TASK DETAILS: Show all lines of the entries in which the word "Willemstad" is found.

Saved data entries
■ ■ ■ ■

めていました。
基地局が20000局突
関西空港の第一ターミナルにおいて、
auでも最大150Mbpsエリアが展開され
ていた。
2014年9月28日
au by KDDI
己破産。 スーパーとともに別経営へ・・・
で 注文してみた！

■ ■ ■ ■

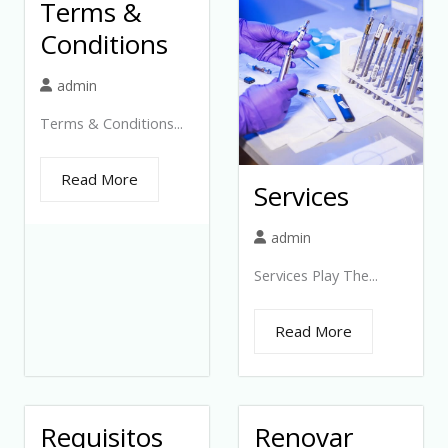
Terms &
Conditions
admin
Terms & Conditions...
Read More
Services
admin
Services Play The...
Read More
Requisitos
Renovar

■ ■ ■ ■

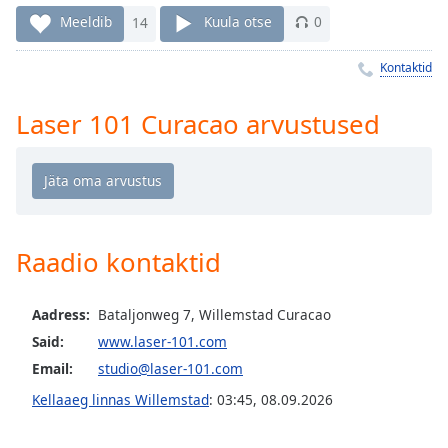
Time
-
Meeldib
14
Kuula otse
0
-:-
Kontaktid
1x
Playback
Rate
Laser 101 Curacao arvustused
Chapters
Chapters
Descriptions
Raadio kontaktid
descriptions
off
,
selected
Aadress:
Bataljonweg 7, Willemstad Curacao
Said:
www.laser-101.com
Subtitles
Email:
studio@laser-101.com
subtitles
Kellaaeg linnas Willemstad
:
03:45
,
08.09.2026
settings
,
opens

■ ■ ■ ■

ANSWER TO THIS TASK:
Bataljonweg 7, Willemstad Curacao
Kellaaeg linnas Willemstad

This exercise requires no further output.